## Brief:
Make an exact copy of the lines from the one holding "Segment 'myocardium'." through the end of the entries below, both ends kept, and of nothing else. Exclude pictures.

## Extracted information:
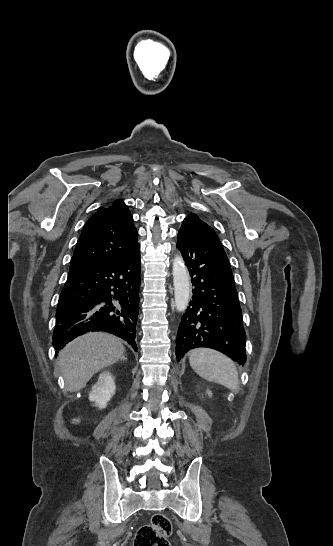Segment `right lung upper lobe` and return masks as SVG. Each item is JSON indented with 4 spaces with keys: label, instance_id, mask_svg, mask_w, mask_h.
I'll list each match as a JSON object with an SVG mask.
<instances>
[{
    "label": "right lung upper lobe",
    "instance_id": "obj_1",
    "mask_svg": "<svg viewBox=\"0 0 333 546\" xmlns=\"http://www.w3.org/2000/svg\"><path fill=\"white\" fill-rule=\"evenodd\" d=\"M138 232L123 201L98 210L87 221L77 241L70 269L117 260L134 250Z\"/></svg>",
    "mask_w": 333,
    "mask_h": 546
}]
</instances>
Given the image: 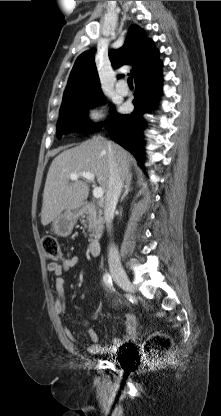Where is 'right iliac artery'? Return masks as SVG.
I'll use <instances>...</instances> for the list:
<instances>
[{"mask_svg":"<svg viewBox=\"0 0 221 416\" xmlns=\"http://www.w3.org/2000/svg\"><path fill=\"white\" fill-rule=\"evenodd\" d=\"M103 281L105 283V285L110 289V290H114L113 288V284H112V278L111 275L109 273H105L103 276Z\"/></svg>","mask_w":221,"mask_h":416,"instance_id":"1","label":"right iliac artery"}]
</instances>
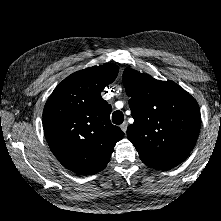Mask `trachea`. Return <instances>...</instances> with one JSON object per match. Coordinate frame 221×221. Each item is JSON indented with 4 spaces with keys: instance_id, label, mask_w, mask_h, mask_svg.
Here are the masks:
<instances>
[{
    "instance_id": "trachea-1",
    "label": "trachea",
    "mask_w": 221,
    "mask_h": 221,
    "mask_svg": "<svg viewBox=\"0 0 221 221\" xmlns=\"http://www.w3.org/2000/svg\"><path fill=\"white\" fill-rule=\"evenodd\" d=\"M124 121V115L120 110L115 111L112 114V122L116 125L122 124Z\"/></svg>"
}]
</instances>
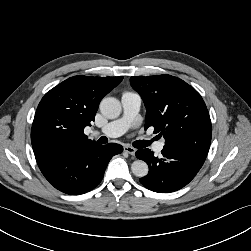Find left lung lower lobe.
Masks as SVG:
<instances>
[{
	"label": "left lung lower lobe",
	"mask_w": 251,
	"mask_h": 251,
	"mask_svg": "<svg viewBox=\"0 0 251 251\" xmlns=\"http://www.w3.org/2000/svg\"><path fill=\"white\" fill-rule=\"evenodd\" d=\"M207 154L192 148L164 146L162 156L157 158L150 149H140L136 157L145 161L149 173L140 179L148 189L169 193L186 186L202 167Z\"/></svg>",
	"instance_id": "0a47b994"
}]
</instances>
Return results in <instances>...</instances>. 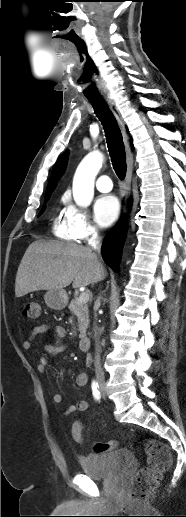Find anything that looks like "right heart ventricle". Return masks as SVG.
Here are the masks:
<instances>
[{"instance_id":"1","label":"right heart ventricle","mask_w":186,"mask_h":517,"mask_svg":"<svg viewBox=\"0 0 186 517\" xmlns=\"http://www.w3.org/2000/svg\"><path fill=\"white\" fill-rule=\"evenodd\" d=\"M52 230L56 237L72 242L76 240L62 215H57L52 223Z\"/></svg>"}]
</instances>
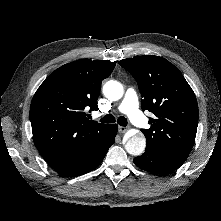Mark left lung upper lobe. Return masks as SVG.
Instances as JSON below:
<instances>
[{
  "label": "left lung upper lobe",
  "instance_id": "left-lung-upper-lobe-1",
  "mask_svg": "<svg viewBox=\"0 0 221 221\" xmlns=\"http://www.w3.org/2000/svg\"><path fill=\"white\" fill-rule=\"evenodd\" d=\"M119 64L137 81L142 110L155 115L146 137V149L187 158L194 145L198 126L196 96L181 72L166 59L143 55Z\"/></svg>",
  "mask_w": 221,
  "mask_h": 221
}]
</instances>
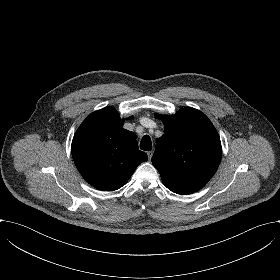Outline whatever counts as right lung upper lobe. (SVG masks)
Segmentation results:
<instances>
[{
    "instance_id": "1",
    "label": "right lung upper lobe",
    "mask_w": 280,
    "mask_h": 280,
    "mask_svg": "<svg viewBox=\"0 0 280 280\" xmlns=\"http://www.w3.org/2000/svg\"><path fill=\"white\" fill-rule=\"evenodd\" d=\"M123 123L114 108L106 107L90 114L74 135V163L82 177L99 190L121 188L136 167L147 161L136 135L124 129Z\"/></svg>"
}]
</instances>
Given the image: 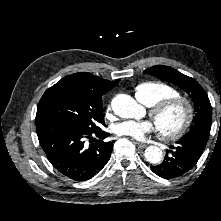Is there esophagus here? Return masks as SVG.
I'll use <instances>...</instances> for the list:
<instances>
[{"label": "esophagus", "instance_id": "1", "mask_svg": "<svg viewBox=\"0 0 221 221\" xmlns=\"http://www.w3.org/2000/svg\"><path fill=\"white\" fill-rule=\"evenodd\" d=\"M136 145H137L138 149H144V148L147 147L146 144H144V143H140V142H136Z\"/></svg>", "mask_w": 221, "mask_h": 221}]
</instances>
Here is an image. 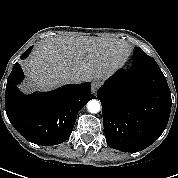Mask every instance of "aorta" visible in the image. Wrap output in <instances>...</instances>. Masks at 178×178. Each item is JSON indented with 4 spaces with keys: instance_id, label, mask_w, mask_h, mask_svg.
Masks as SVG:
<instances>
[{
    "instance_id": "aorta-1",
    "label": "aorta",
    "mask_w": 178,
    "mask_h": 178,
    "mask_svg": "<svg viewBox=\"0 0 178 178\" xmlns=\"http://www.w3.org/2000/svg\"><path fill=\"white\" fill-rule=\"evenodd\" d=\"M101 105L98 100H91L87 104V109L90 113H98L100 111Z\"/></svg>"
}]
</instances>
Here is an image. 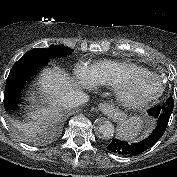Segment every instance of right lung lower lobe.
Segmentation results:
<instances>
[{
    "mask_svg": "<svg viewBox=\"0 0 177 177\" xmlns=\"http://www.w3.org/2000/svg\"><path fill=\"white\" fill-rule=\"evenodd\" d=\"M48 61L49 58L46 56L32 54H25L17 61L9 73L5 87L4 104L7 111L11 112V110L17 108L19 93L25 81L30 78L37 68L46 65Z\"/></svg>",
    "mask_w": 177,
    "mask_h": 177,
    "instance_id": "1",
    "label": "right lung lower lobe"
}]
</instances>
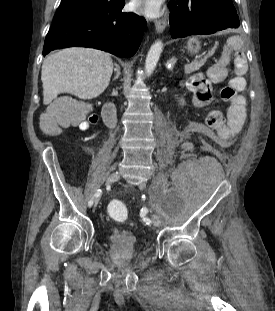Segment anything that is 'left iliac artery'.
<instances>
[{"mask_svg":"<svg viewBox=\"0 0 275 311\" xmlns=\"http://www.w3.org/2000/svg\"><path fill=\"white\" fill-rule=\"evenodd\" d=\"M144 221H145L146 223H149V222H150V220L147 219V218H144Z\"/></svg>","mask_w":275,"mask_h":311,"instance_id":"1","label":"left iliac artery"}]
</instances>
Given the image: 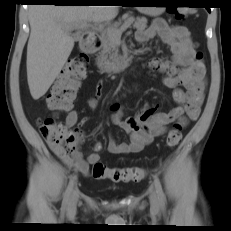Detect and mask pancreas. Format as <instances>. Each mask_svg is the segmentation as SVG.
<instances>
[{"instance_id": "pancreas-1", "label": "pancreas", "mask_w": 231, "mask_h": 231, "mask_svg": "<svg viewBox=\"0 0 231 231\" xmlns=\"http://www.w3.org/2000/svg\"><path fill=\"white\" fill-rule=\"evenodd\" d=\"M134 21L133 27L138 30H144L147 27V19L145 17H137L134 19L130 13L123 15L122 19L108 26L102 31L103 46L101 52L97 57V65L101 70L114 69L118 63L117 54L115 53V39H113L109 33L110 30L119 29L125 22Z\"/></svg>"}]
</instances>
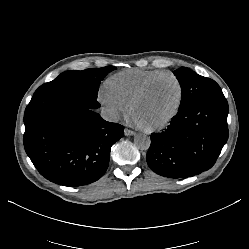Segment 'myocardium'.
<instances>
[{"instance_id": "f54148a6", "label": "myocardium", "mask_w": 249, "mask_h": 249, "mask_svg": "<svg viewBox=\"0 0 249 249\" xmlns=\"http://www.w3.org/2000/svg\"><path fill=\"white\" fill-rule=\"evenodd\" d=\"M163 77H171L177 82L178 87H179L178 103H177L175 109L173 110V112L163 121L158 122V123L151 125V126H142L143 130H145L146 132H155L158 130H162V129L166 128L168 125H170L174 121V119L177 117V115L179 114L181 107H182V104H183V101H184L185 90H184V85H183L181 79L173 72H163V73H160V74L152 77L151 79H149L140 88V90L135 94V96L131 99V101L128 105L130 113H132V110L135 107V105L147 94V92L153 86V84Z\"/></svg>"}]
</instances>
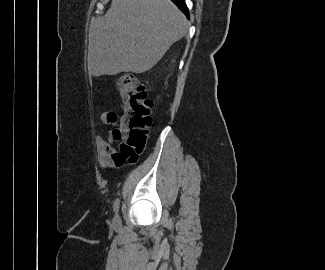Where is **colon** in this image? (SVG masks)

## Exercise result:
Segment 'myocardium'.
<instances>
[{"instance_id": "f54148a6", "label": "myocardium", "mask_w": 249, "mask_h": 249, "mask_svg": "<svg viewBox=\"0 0 249 249\" xmlns=\"http://www.w3.org/2000/svg\"><path fill=\"white\" fill-rule=\"evenodd\" d=\"M163 77H171L177 82L178 87H179L178 103H177L175 109L173 110V112L163 121L158 122V123L151 125V126H142L143 130H145L146 132H155L158 130H162V129L166 128L168 125H170L174 121V119L177 117V115L179 114L181 107H182V104H183V101H184L185 90H184V85H183L181 79L173 72H163V73H160V74L152 77L151 79H149L140 88V90L135 94V96L131 99V101L128 105L130 113H132V110L135 107V105L147 94V92L153 86V84Z\"/></svg>"}]
</instances>
Where is **colon** in this image? (SVG masks)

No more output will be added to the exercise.